The source of that flat voice disappeared even as he groped for it. Perhaps some program injected from that dracoman, now propagating back? Gone now, yes. But it was also time for Thellant to disappear. The area opposite him was secure for him now. He stepped into the open and headed across the bottom of the trench. The Jain substructure they might be able to hold back, but he intended to slip past.
On the other side he passed the black pit of a mineshaft plummeting down into the bedrock. Spilling out of this, like silver worms, were foot-wide peristaltic pipes issuing from the robotic boring machines far below. Some of these pipes were split open, spilling slurries of powdered haematite, bauxite and malachite. All of them entered a pumping machine, and from that normal pipes of half the diameter ran down one side of a maglev tunnel spearing into darkness. Parked in the mouth of the tunnel, a boring machine lay like some massive steel grub with a cylindrical head overly endowed with teeth. Thellant walked past this and on into the tunnel’s darkness. All around him via the substructure he observed further disquieting scenes.
The substructure was attempting to return soldiers it now controlled to Coloron’s forces, but the dracomen spotted them instantly and destroyed them, for it seemed these creatures could detect Jain growth even at a distance. Elsewhere, Coloron’s drones or Golem soon detected other returnees and their fate was the same. Fortunately no dracomen were searching in his current vicinity. He reached a curve in the tunnel and halted. Because the substructure spread through the wall cavity beside him, he knew the enemy awaited ahead.

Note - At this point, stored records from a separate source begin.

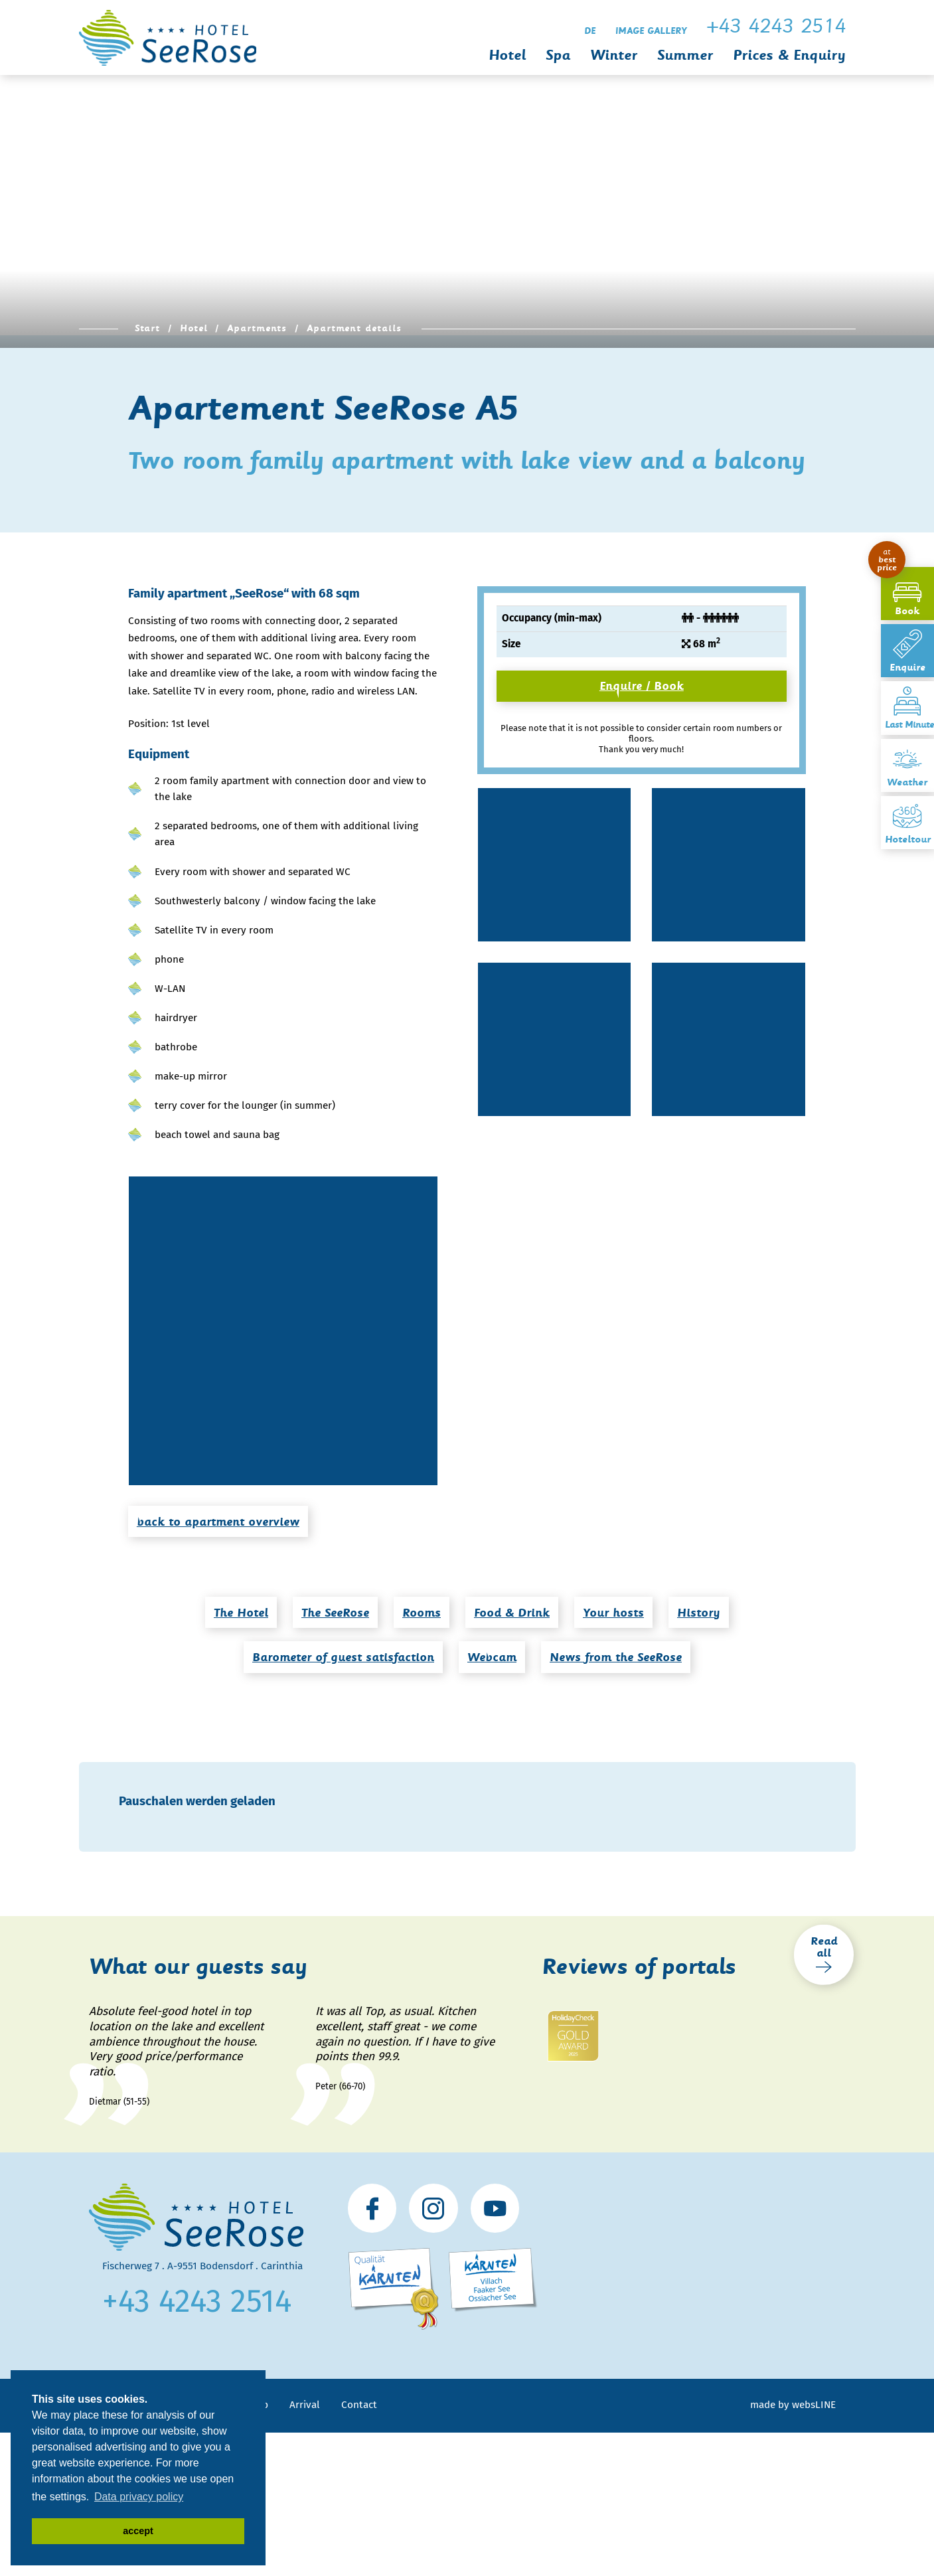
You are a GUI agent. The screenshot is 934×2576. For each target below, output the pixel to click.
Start (148, 328)
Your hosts (613, 1612)
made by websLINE (793, 2405)
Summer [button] (685, 55)
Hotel (194, 328)
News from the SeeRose (616, 1657)
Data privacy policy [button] (138, 2496)
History (698, 1612)
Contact (359, 2405)
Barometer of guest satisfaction (343, 1657)
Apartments (257, 328)
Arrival (304, 2405)
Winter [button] (613, 55)
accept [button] (138, 2531)
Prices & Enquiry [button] (789, 55)
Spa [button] (558, 55)
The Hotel (241, 1612)
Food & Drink (512, 1612)
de (589, 31)
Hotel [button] (507, 55)
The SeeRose (335, 1612)
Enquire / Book (641, 686)
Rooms (421, 1612)
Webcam (491, 1657)
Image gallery (651, 31)
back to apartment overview (218, 1521)
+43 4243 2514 (196, 2301)
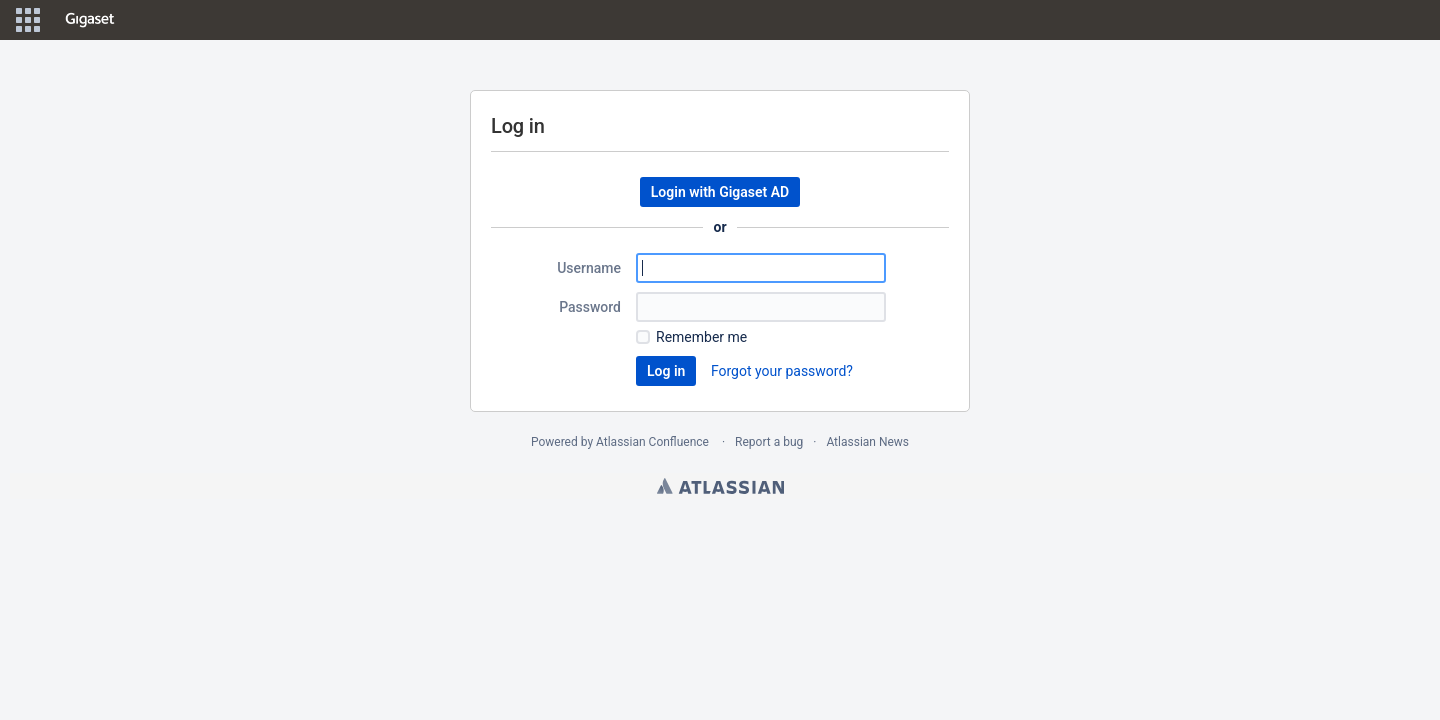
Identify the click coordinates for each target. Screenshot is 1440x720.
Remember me (701, 337)
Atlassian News (867, 442)
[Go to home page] (90, 20)
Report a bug (769, 442)
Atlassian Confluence (652, 442)
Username (589, 268)
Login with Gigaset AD (720, 192)
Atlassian (720, 486)
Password (590, 307)
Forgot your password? (782, 371)
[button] (28, 20)
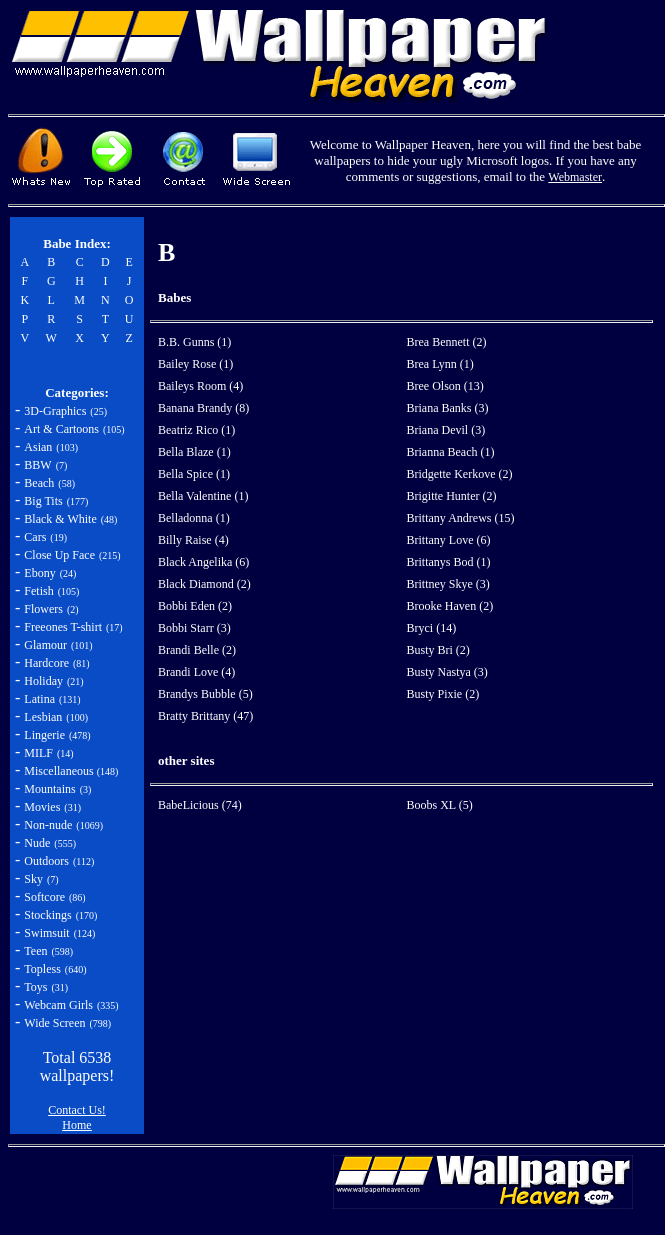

Five arcology monitors and four drones occupied the tunnel, armed respectively with proton weapons and pulse-guns. A proton cannon floated above the maglev rails. It fired one shot, lighting up the tunnel, and demolishing a section of affected wall. They were now retreating, targeting the larger masses of growth as they went. Thellant pressed his hand against the wall, injected filaments from himself to make full physical connection. He halted all local growth, causing it to curl up and apparently die. He began shifting energy and resources to an area twelve miles to his left instead, and started a massive push there. This sort of thing had been happening for some time, as the substructure constantly probed for weaknesses. The opponents ahead ceased retreating—with the brute growth occurring elsewhere they could now recoup their resources. He waited five minutes before breaking into a trot and rounding the bend.
‘Hey!’ he shouted. ‘They’re coming!’
None of those already controlled by Jain tech spoke, which gave him an edge.
‘Hold it there!’ one of the monitors ordered.
‘They’re coming!’ he shrieked.
Seconds only before the cannon swivelled towards him, but by then he drew opposite the blast hole in the wall. He stepped into it, fast, then accelerated along the wall cavity. Ducking below masses of fused optics, he ran faster than any normal man could run when upright. Behind him, red flame exploded along the cavity, pulse-gun fire punching machine-gun holes everywhere. He was hit five times, but only his human body suffered and he did not let that affect him. Proton flame seared the skin on his back. Then to his right: another wall hollow, cutting up through numerous levels. He climbed. Fire now below him, then tracking on past. Two levels up, he stepped out through a service door and into an empty corridor on the other side of Coloron’s main line of defence.